Palestinos com familiar morto na fila de distribuição de ajuda, em Gaza: o sofrimento parece ter sido normalizado -  (crédito: Eyad Baba/AFP)
Palestinos com familiar morto na fila de distribuição de ajuda, em Gaza: o sofrimento parece ter sido normalizado - (crédito: Eyad Baba/AFP)

Se você teve o mínimo, o mínimo mesmo, de contato com qualquer fonte de notícia ou interação social nas últimas semanas, provavelmente sentiu a sensação de que o mundo estava acabando. Guerras, ameaças nucleares, avanço da gripe aviária, a tragédia na Indonésia, queda de balões e morte. A sensação de desespero diante do que parece ser o desmoronamento dos pilares da sociedade como a conhecemos cria um embate: sofrer ou ignorar?

Nesta semana, foi-me apresentado o termo "hipernormalização". A palavra não existe na língua portuguesa — é uma tradução literal de hypernormalization, expressão criada pelo antropólogo Alexei Yurchak, ainda em 2006, para tentar explicar como os seres humanos "seguem em frente" quando parece haver um colapso social. Em vez de tratar dos problemas que existem no sistema, os indivíduos continuam fazendo o que sempre fazem: acordar, trabalhar, descansar e repetir o ciclo no dia seguinte. Na percepção de Yurchak, parecia existir uma "desconexão entre a realidade e o comportamento" — exatamente a hipernormalização.

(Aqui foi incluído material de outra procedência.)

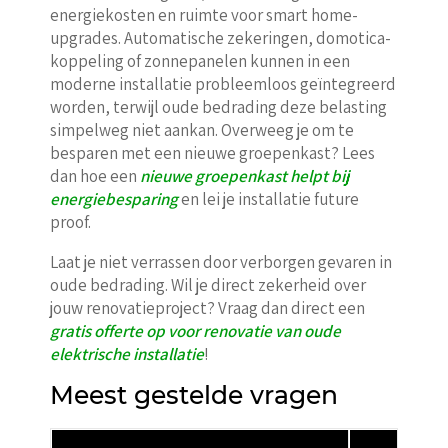
energiekosten en ruimte voor smart home-
upgrades. Automatische zekeringen, domotica-
koppeling of zonnepanelen kunnen in een
moderne installatie probleemloos geïntegreerd
worden, terwijl oude bedrading deze belasting
simpelweg niet aankan. Overweeg je om te
besparen met een nieuwe groepenkast? Lees
dan hoe een
nieuwe groepenkast helpt bij
energiebesparing
en lei je installatie future
proof.
Laat je niet verrassen door verborgen gevaren in
oude bedrading. Wil je direct zekerheid over
jouw renovatieproject? Vraag dan direct een
gratis offerte op voor renovatie van oude
elektrische installatie
!
Meest gestelde vragen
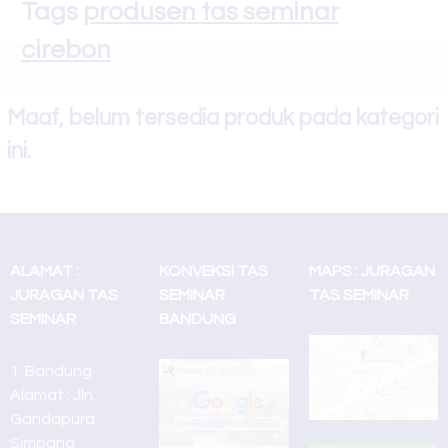
anda
Tags
produsen tas seminar
SL 47
Silahkan hubungi costumer service kami untuk info lebih lanjut
cirebon
Tas Seminar
Juragan tas merupakan produsen dan konveksi tas berkualitas
R 68
Murah , Aman dan Terpercaya
Maaf, belum tersedia produk pada kategori
Tas Seminar
ini.
JT 39
ALAMAT :
KONVEKSI TAS
MAPS : JURAGAN
JURAGAN TAS
SEMINAR
TAS SEMINAR
SEMINAR
BANDUNG
1. Bandung
Alamat : Jln.
Gandapura
Simpang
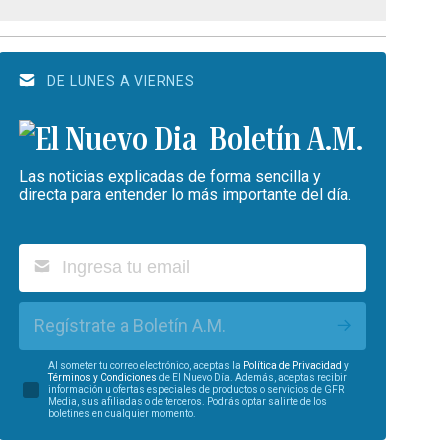
DE LUNES A VIERNES
Boletín A.M.
Las noticias explicadas de forma sencilla y
directa para entender lo más importante del día.
Regístrate a Boletín A.M.
Al someter tu correo electrónico, aceptas la
Política de Privacidad
y
Términos y Condiciones
de El Nuevo Día. Además, aceptas recibir
información u ofertas especiales de productos o servicios de GFR
Media, sus afiliadas o de terceros. Podrás optar salirte de los
boletines en cualquier momento.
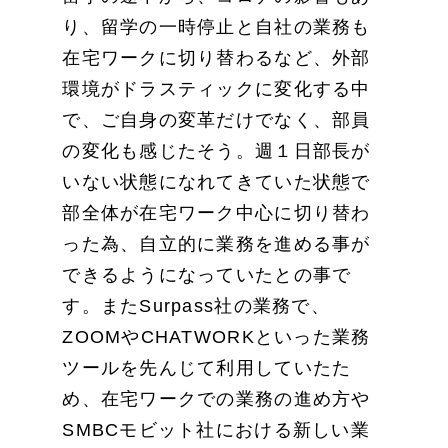
り、留学の一時停止と自社の業務も
在宅ワークに切り替わるなど、外部
環境がドラスティックに変化する中
で、ご自身の変革だけでなく、部員
の変化も感じたそう。週１日部長が
いない状態になれてきていた状態で
部全体が在宅ワーク中心に切り替わ
った為、自立的に業務を進める事が
できるようになっていたとの事で
す。またSurpass社の業務で、
ZOOMやCHATWORKといった業務
ツールを先んじて利用していたた
め、在宅ワークでの業務の進め方や
SMBCモビット社における新しい業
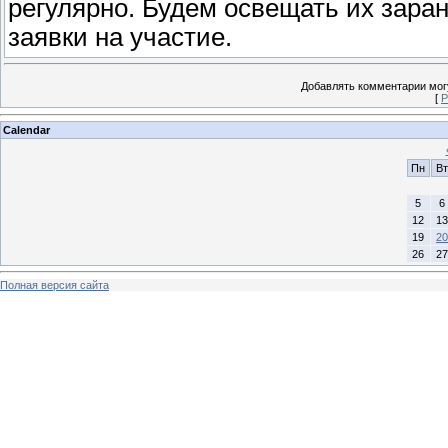
регулярно. Будем освещать их зара
заявки на участие.
Добавлять комментарии могу
[
Р
Calendar
Пн
Вт
5
6
12
13
19
20
26
27
Полная версия сайта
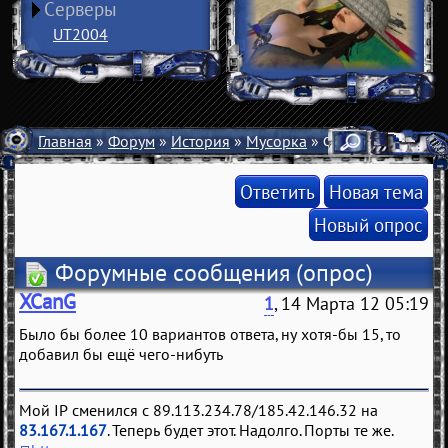
Серверы
UT2004
Главная
»
Форум
»
История
»
Мусорка
» Форумные сообщ
Ответить
Новая тема
Новый опрос
Форумные сообщения
(опрос)
XCanG
1
, 14 Марта 12 05:19
Было бы более 10 вариантов ответа, ну хотя-бы 15, то
добавил бы ещё чего-нибуть
Мой IP сменился с 89.113.234.78/185.42.146.32 на
83.167.1.167
. Теперь будет этот. Надолго. Порты те же.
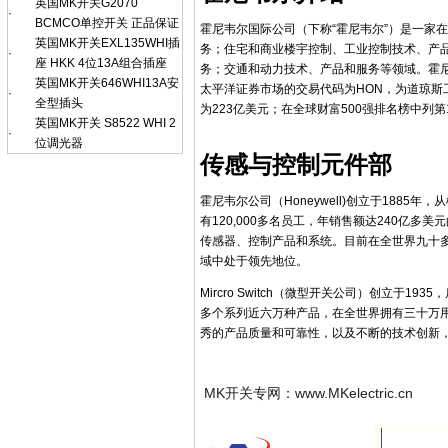
英国MK开关G2070
·
BCMCO单控开关 正品保证
霍尼韦尔国际公司（下称“霍尼韦尔”）是一家
英国MK开关EXL135WHI插
务；住宅和商业楼宇控制、工业控制技术、产
·
座 HKK 4位13A组合插座
务；交通和动力技术、产品和服务等领域。霍尼
英国MK开关646WHI13A安
太平洋证券市场的交易代码为HON，为道琼斯工
·
全型插头
为223亿美元；在全球财富500强排名榜中列第
英国MK开关 S8522 WHI 2
·
位调光器
传感与控制元件部
霍尼韦尔公司（Honeywell)创立于188
有120,000多名员工，年销售额达240亿
传感器、控制产品和系统。目前在全世界九十
域中处于领先地位。
Mircro Switch（微型开关公司）创立于
多个系列近六万种产品，在全世界拥有三十万
秀的产品质量和可靠性，以及不断的技术创新
MK开关专网：www.MKelectric.cn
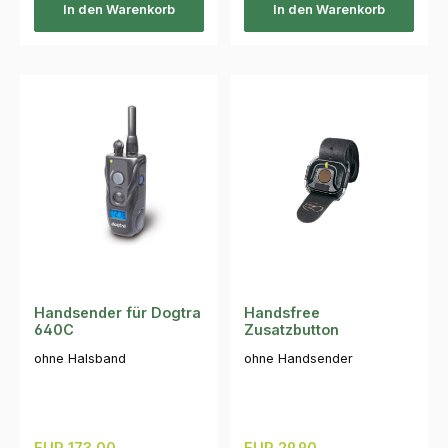
In den Warenkorb
In den Warenkorb
Handsender für Dogtra
Handsfree
640C
Zusatzbutton
ohne Halsband
ohne Handsender
Regulärer Preis:
Regulärer Preis:
EUR 173.00
EUR 29.90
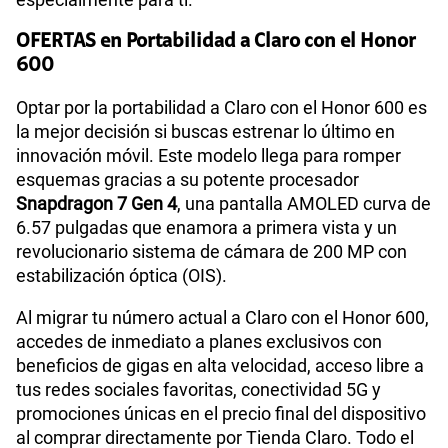
OFERTAS en Portabilidad a Claro con el Honor
600
Optar por la portabilidad a Claro con el Honor 600 es
la mejor decisión si buscas estrenar lo último en
innovación móvil. Este modelo llega para romper
esquemas gracias a su potente procesador
Snapdragon 7 Gen 4
, una pantalla AMOLED curva de
6.57 pulgadas que enamora a primera vista y un
revolucionario sistema de cámara de 200 MP con
estabilización óptica (OIS).
Al migrar tu número actual a Claro con el Honor 600,
accedes de inmediato a planes exclusivos con
beneficios de gigas en alta velocidad, acceso libre a
tus redes sociales favoritas, conectividad 5G y
promociones únicas en el precio final del dispositivo
al comprar directamente por Tienda Claro. Todo el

Enquanto assisto à desumana situação vivida por crianças na Faixa de Gaza, ou vejo os feeds de diferentes redes sociais serem inundados pelos bombardeios iranianos sobre Tel Aviv, me pergunto se, em algum momento, fui entorpecido e agora vivo em uma hipernormalização do fim do mundo. Imagino que o sentimento não seja inédito, nem singular. Existe uma angústia em assistir a tudo isso e simplesmente seguir a vida.

Os problemas cotidianos — fim de relacionamentos, dificuldades financeiras, desilusões com o time do coração — parecem não ter a mínima importância diante de tantas outras atribulações batendo à janela do nosso delicado cotidiano. E sim, agora é possível perceber como essa rotina, que parece ser a base da nossa existência, na verdade, é um castelo de cartas.

 

Por outro lado, sofrer até a exaustão por todos os problemas que pipocam nas nossas infinitas telas também não parece ser a melhor solução. Sim, eles parecem insuperáveis e uma ameaça iminente à nossa existência, mas ainda não temos o poder de resolvê-los sozinhos.

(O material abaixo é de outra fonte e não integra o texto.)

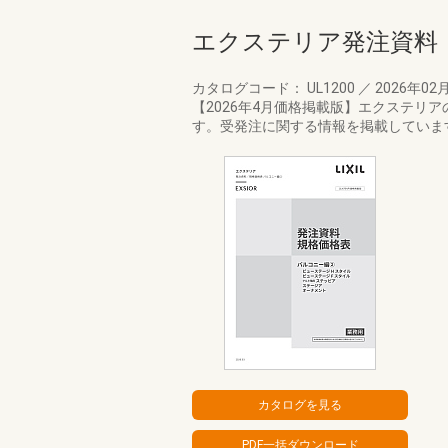
エクステリア発注資料
カタログコード： UL1200
／
2026年02
【2026年4月価格掲載版】エクステリ
す。受発注に関する情報を掲載していま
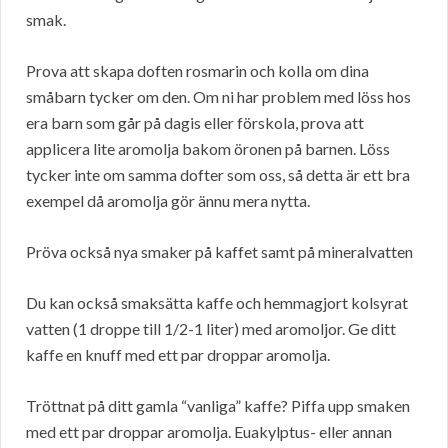
smak.
Prova att skapa doften rosmarin och kolla om dina
småbarn tycker om den. Om ni har problem med löss hos
era barn som går på dagis eller förskola, prova att
applicera lite aromolja bakom öronen på barnen. Löss
tycker inte om samma dofter som oss, så detta är ett bra
exempel då aromolja gör ännu mera nytta.
Pröva också nya smaker på kaffet samt på mineralvatten
Du kan också smaksätta kaffe och hemmagjort kolsyrat
vatten (1 droppe till 1/2-1 liter) med aromoljor. Ge ditt
kaffe en knuff med ett par droppar aromolja.
Tröttnat på ditt gamla “vanliga” kaffe? Piffa upp smaken
med ett par droppar aromolja. Euakylptus- eller annan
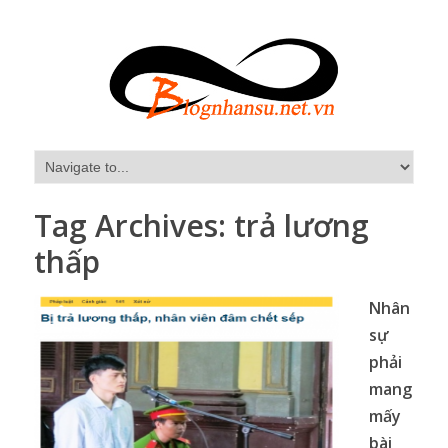
Tag Archives:
trả lương
thấp
Nhân
sự
phải
mang
mấy
bài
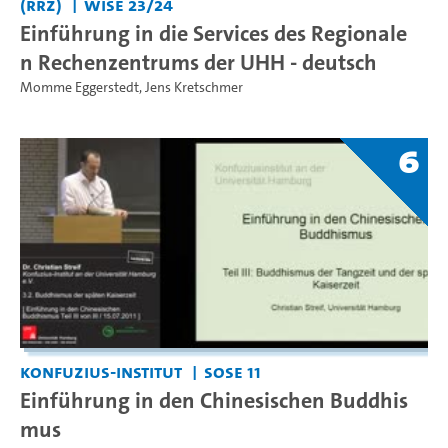
(RRZ)
WiSe 23/24
Einführung in die Services des Regionale
n Rechenzentrums der UHH - deutsch
Momme Eggerstedt
,
Jens Kretschmer
6
Konfuzius-Institut
SoSe 11
Einführung in den Chinesischen Buddhis
mus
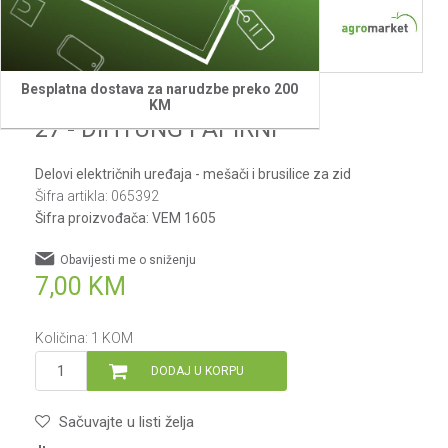
Besplatna dostava za narudzbe preko 200
Villager
KM
27 - DIHTUNG PAPIRNI
Delovi električnih uređaja - mešači i brusilice za zid
Šifra artikla:
065392
Šifra proizvođača:
VEM 1605
Obavijesti me o sniženju
7,00
KM
Količina:
1
KOM
DODAJ U KORPU
Sačuvajte u listi želja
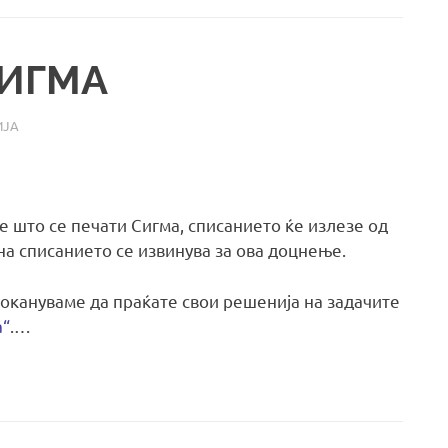
СИГМА
ИЈА
 што се печати Сигма, списанието ќе излезе од
на списанието се извинува за ова доцнење.
покануваме да праќате свои решенија на задачите
а“
.…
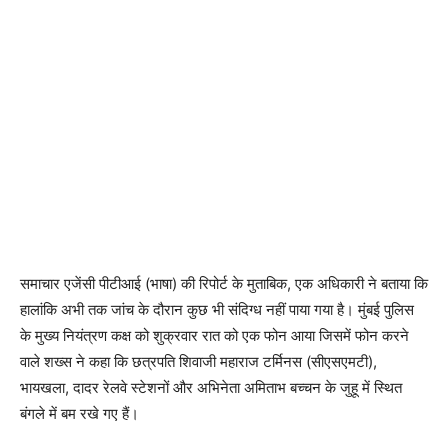
समाचार एजेंसी पीटीआई (भाषा) की रिपोर्ट के मुताबिक, एक अधिकारी ने बताया कि
हालांकि अभी तक जांच के दौरान कुछ भी संदिग्ध नहीं पाया गया है। मुंबई पुलिस
के मुख्य नियंत्रण कक्ष को शुक्रवार रात को एक फोन आया जिसमें फोन करने
वाले शख्स ने कहा कि छत्रपति शिवाजी महाराज टर्मिनस (सीएसएमटी),
भायखला, दादर रेलवे स्टेशनों और अभिनेता अमिताभ बच्चन के जुहू में स्थित
बंगले में बम रखे गए हैं।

Não se trata de abraçar a hipernormalização e seguir como se guerras não caminhassem a longos passos em nossa direção. Não se trata de ignorar os problemas do mundo e ceder ao entorpecimento. Acho que, no fundo, trata-se de reconhecer nossa pequenez diante de questões muito maiores do que podemos humanamente resolver. Entender que fazer a nossa parte, no fim das contas, é tudo o que poderemos fazer.

Uma importante vertente dessa equação é a internet e as redes sociais. Algumas pessoas talvez nem percebam, mas os feeds reverberam drama e sofrimento de maneira gigantesca. O que já está ruim é multiplicado mil vezes nas pequenas telas, e sentimos como se estivéssemos sendo engolidos por tanta tragédia. Saia desse ambiente de vez em quando. É quase uma promessa: fora do feed, o mundo não está acabando tão rápido.

Para responder à pergunta inicial deste texto: é necessário existir um balanço. Não é adequado hipernormatizar o fim do mundo, nem se deixar levar por tantos problemas e tragédias. Saiba seu lugar nesse turbilhão de acontecimentos e faça o que estiver ao seu alcance. Será o suficiente.